The tide
She pulses like the tide. Urgent. Quick. Reaching out for something beyond you and then in a moment rushing back clattering over shells and tumbling kelp, draining in retreat, leaving wrack and foam. Curling back in a small defense.
And even if at first you step away on toe-tips there is an eventual moment when she touches and from that inevitability, with each new visit, you begin to contemplate the immensity of what is offered, the frightening expanse. Each leaving, after water runs and sand mirrors sky, a moment of relief. The detail from absence and the outline of what is left behind.
Should you embrace her (you should), remember the unexpected cold, the way your feet look and how she changes you because by late-afternoon there will only be the faint grey of grubby shadow high on the beach, no footsteps left. Below at the darker edges, where tide runs sharp against the sudden depth, water prepares for night. What you are left with: memories of things that you didn’t think important.
On a couch in someone else’s house. Watching her tend a plant. Tired eyes. That dress she wore, those shoes, that soft perfume long gone. That painting she thought looked like you (how gently she considered you). Idle moments. Tired gladness. And still you want to remember certain things, shape the whole like a half-waking dream, content with its forced conclusion.

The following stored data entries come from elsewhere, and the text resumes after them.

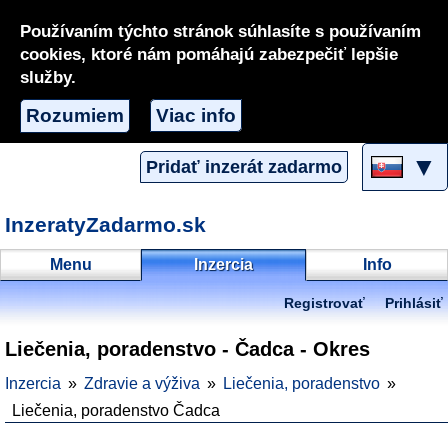
Používaním týchto stránok súhlasíte s používaním
cookies, ktoré nám pomáhajú zabezpečiť lepšie
služby.
Rozumiem
Viac info
▼
Pridať inzerát zadarmo
InzeratyZadarmo.sk
Menu
Inzercia
Info
Registrovať
Prihlásiť
Liečenia, poradenstvo - Čadca - Okres
Inzercia
Zdravie a výživa
Liečenia, poradenstvo
Liečenia, poradenstvo Čadca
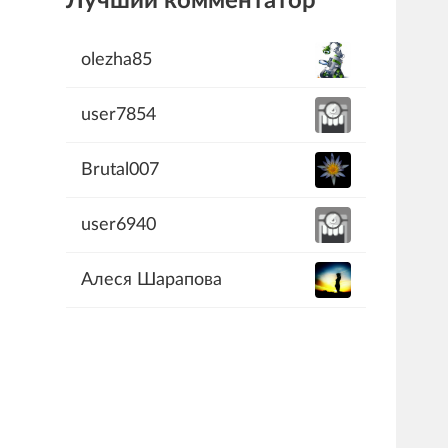
Лучший комментатор
olezha85
user7854
Brutal007
user6940
Алеся Шарапова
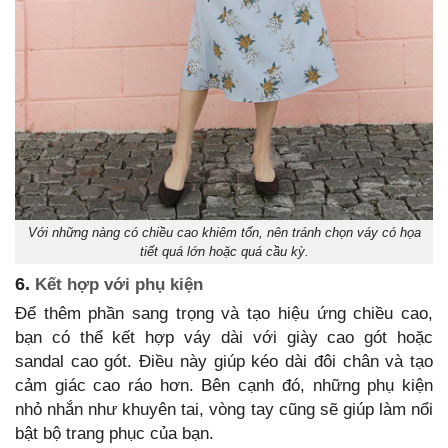
Với những nàng có chiều cao khiêm tốn, nên tránh chọn váy có họa
tiết quá lớn hoặc quá cầu kỳ.
6.
Kết hợp với phụ kiện
Để thêm phần sang trọng và tạo hiệu ứng chiều cao,
bạn có thể kết hợp váy dài với giày cao gót hoặc
sandal cao gót. Điều này giúp kéo dài đôi chân và tạo
cảm giác cao ráo hơn. Bên cạnh đó, những phụ kiện
nhỏ nhắn như khuyên tai, vòng tay cũng sẽ giúp làm nổi
bật bộ trang phục của bạn.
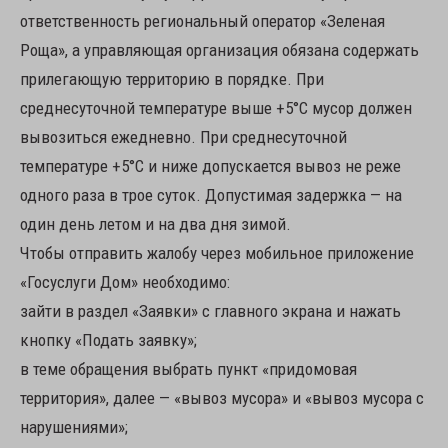
ответственность региональный оператор «Зеленая
Роща», а управляющая организация обязана содержать
прилегающую территорию в порядке. При
среднесуточной температуре выше +5°C мусор должен
вывозиться ежедневно. При среднесуточной
температуре +5°C и ниже допускается вывоз не реже
одного раза в трое суток. Допустимая задержка — на
один день летом и на два дня зимой.
Чтобы отправить жалобу через мобильное приложение
«Госуслуги Дом» необходимо:
зайти в раздел «Заявки» с главного экрана и нажать
кнопку «Подать заявку»;
в теме обращения выбрать пункт «придомовая
территория», далее — «вывоз мусора» и «вывоз мусора с
нарушениями»;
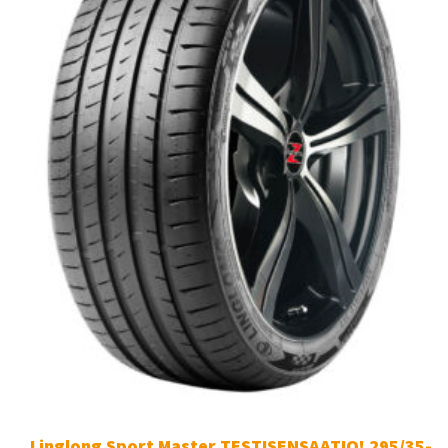
Linglong Sport Master TESTISENSAATIO! 295/35-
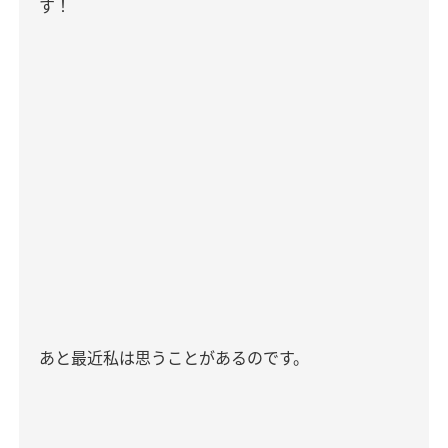
す！
あと最近私は思うことがあるのです。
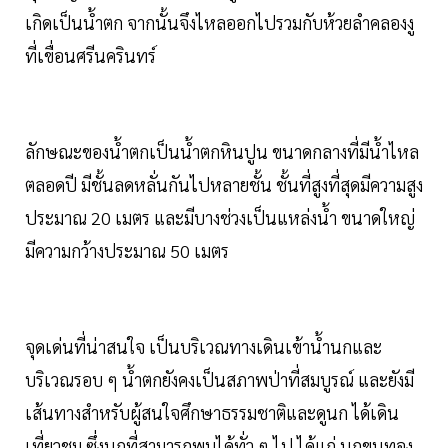
เกิดเป็นน้ำตก จากนั้นจึงไหลออกไปรวมกับห้วยลำคลองงู
ที่เขื่อนศรีนครินทร์
ลักษณะของน้ำตกเป็นน้ำตกหินปูน ขนาดกลางที่มีน้ำไหล
ตลอดปี มีชั้นลดหลั่นกันไปหลายชั้น ชั้นที่สูงที่สุดมีความสูง
ประมาณ 20 เมตร และมีบางช่วงเป็นแหล่งน้ำ ขนาดใหญ่
มีความกว้างประมาณ 50 เมตร
จุดเด่นที่น่าสนใจ เป็นบริเวณทางเดินเข้าน้ำนกและ
บริเวณรอบ ๆ น้ำตกยังคงเป็นสภาพป่าที่สมบูรณ์ และยังมี
เส้นทางสำหรับผู้สนใจศึกษาธรรมชาติและดูนก ได้เดิน
เที่ยวชม ซึ่งนกที่สามารถพบได้ทั่ว ๆ ไป ได้แก่ นกขุนทอง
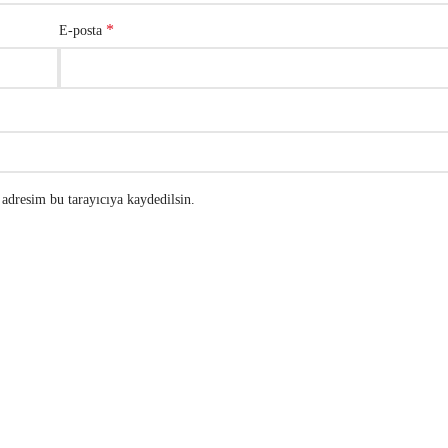
*
E-posta
adresim bu tarayıcıya kaydedilsin.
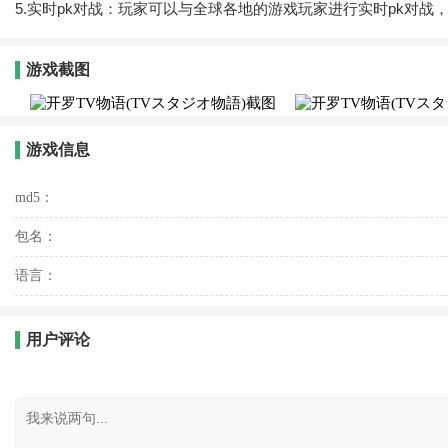
5.实时pk对战：玩家可以与全球各地的游戏玩家进行实时pk对战
游戏截图
游戏信息
md5：
包名：
语言：
用户评论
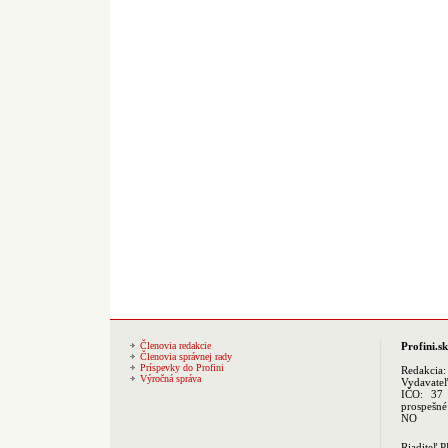
Členovia redakcie
Profini.sk
Členovia správnej rady
Príspevky do Profini
Redakcia
Výročná správa
Vydavate
IČO: 37 
prospešné
NO
Riaditeľ 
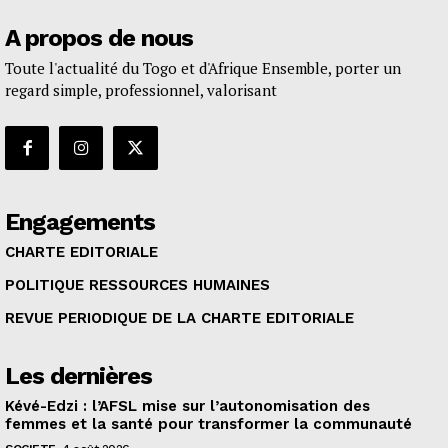
A propos de nous
Toute l'actualité du Togo et d'Afrique Ensemble, porter un
regard simple, professionnel, valorisant
Engagements
CHARTE EDITORIALE
POLITIQUE RESSOURCES HUMAINES
REVUE PERIODIQUE DE LA CHARTE EDITORIALE
Les dernières
Kévé-Edzi : l’AFSL mise sur l’autonomisation des
femmes et la santé pour transformer la communauté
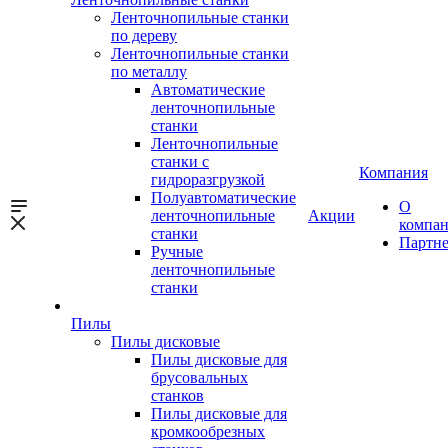
Ленточнопильные станки
по дереву
Ленточнопильные станки
по металлу
Автоматические
ленточнопильные
станки
Ленточнопильные
станки с
Компания
гидроразгрузкой
Полуавтоматические
О
ленточнопильные
Акции
компа
станки
Партн
Ручные
ленточнопильные
станки
Пилы
Пилы дисковые
Пилы дисковые для
брусовальных
станков
Пилы дисковые для
кромкообрезных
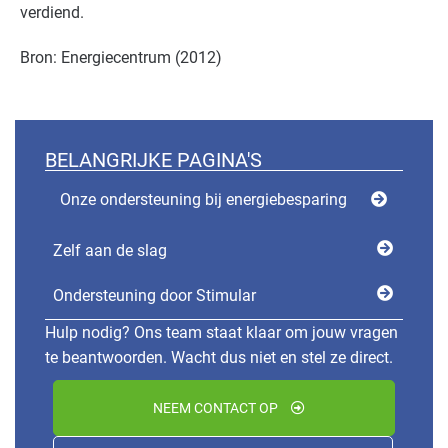
verdiend.
Bron: Energiecentrum (2012)
BELANGRIJKE PAGINA'S
Onze ondersteuning bij energiebesparing
Zelf aan de slag
Ondersteuning door Stimular
Hulp nodig? Ons team staat klaar om jouw vragen
te beantwoorden. Wacht dus niet en stel ze direct.
NEEM CONTACT OP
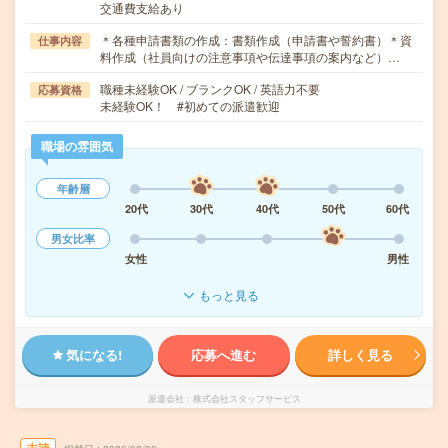
交通費支給あり
＊各種申請書類の作成：書類作成（申請書や誓約書）＊資
仕事内容
料作成（社員向けの注意事項や伝達事項の案内など）…
職種未経験OK / ブランクOK / 英語力不要
応募資格
未経験OK！ #初めての派遣歓迎
職場の雰囲気
年齢層
20代
30代
40代
50代
60代
男女比率
女性
男性
もっと見る
気になる!
応募へ進む
詳しく見る
派遣会社
株式会社スタッフサービス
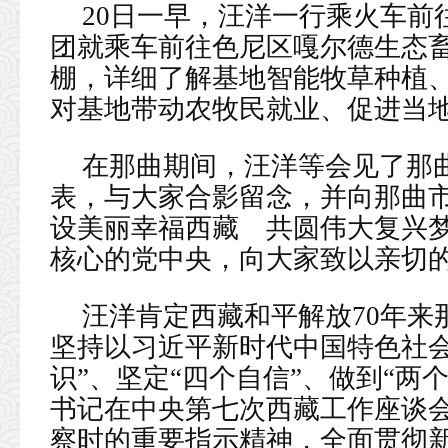
20日一早，汪洋一行乘火车前
团就乘车前往色尼区嘎尔德生态
棚，详细了解基地智能牧草种植
对基地带动农牧民就业、促进当
在那曲期间，汪洋等会见了那
表，与大家合影留念，并向那曲市
设美丽幸福西藏 共圆伟大复兴梦
核心的党中央，向大家致以亲切
汪洋肯定西藏和平解放70年来
坚持以习近平新时代中国特色社会
识”、坚定“四个自信”、做到“两
书记在中央第七次西藏工作座谈
察时的重要指示精神，全面贯彻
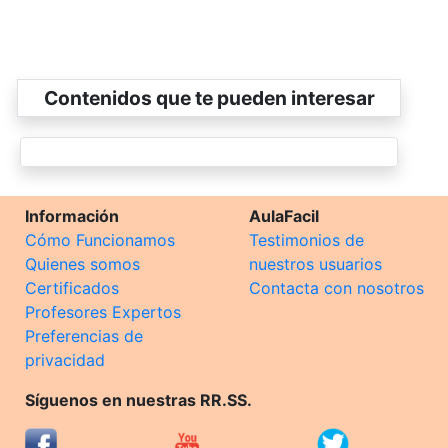
Contenidos que te pueden interesar
Información
AulaFacil
Cómo Funcionamos
Testimonios de
Quienes somos
nuestros usuarios
Certificados
Contacta con nosotros
Profesores Expertos
Preferencias de
privacidad
Síguenos en nuestras RR.SS.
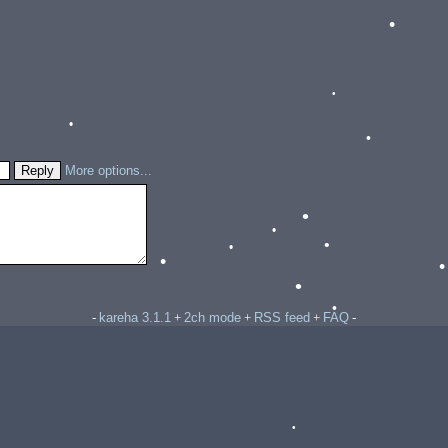
•
•
•
•
More options...
•
•
•
•
•
•
•
•
kareha 3.1.1
2ch mode
RSS feed
FAQ
-
+
+
+
-
•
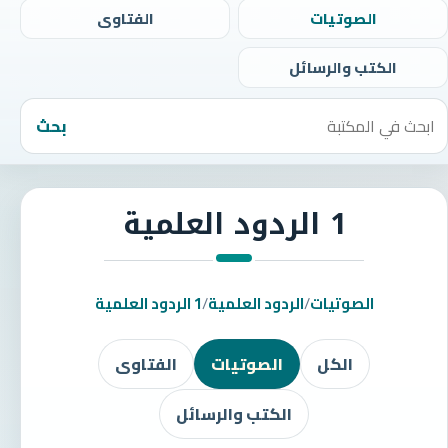
الصوتيات
الفتاوى
الكتب والرسائل
بحث
1 الردود العلمية
الصوتيات
/
الردود العلمية
/
1 الردود العلمية
الكل
الصوتيات
الفتاوى
الكتب والرسائل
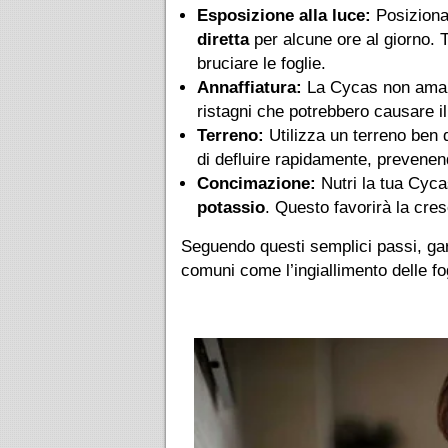
Esposizione alla luce:
Posiziona 
diretta
per alcune ore al giorno. T
bruciare le foglie.
Annaffiatura:
La Cycas non ama l
ristagni che potrebbero causare i
Terreno:
Utilizza un terreno ben 
di defluire rapidamente, prevenend
Concimazione:
Nutri la tua Cyca
potassio
. Questo favorirà la cres
Seguendo questi semplici passi, gar
comuni come l’ingiallimento delle fo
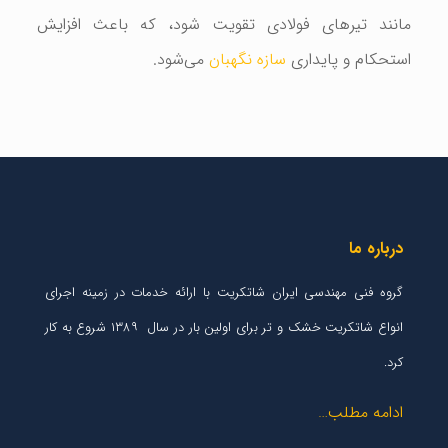
مانند تیرهای فولادی تقویت شود، که باعث افزایش
استحکام و پایداری
سازه نگهبان
می‌شود.
درباره ما
گروه فنی مهندسی ایران شاتکریت با ارائه خدمات در زمینه اجرای
انواع شاتکریت خشک و تر برای اولین بار در سال ۱۳۸۹ شروع به کار
کرد.
ادامه مطلب…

There may be pictures but what of them? There is that tin of praslins now filled with artifacts (the dried head of a rose, a shell, a butterfly wing, pebbles, polished glass, a silver ring, a broken piece of jade, a folded tram ticket). But these drift-things will mutely nod to what you forgot to remember.
Instead you understand how your own blood is tide-like. The fluttering of it when you press against a pillow echoes every longing and ache, everything that you wanted to do differently. Whatever reservations you have put them aside. Fold them, and fold them once more, slip them into a book and abandon what holds you from her. Even the bittersweet water is better than nothing. But know now that you can never be everything to anyone.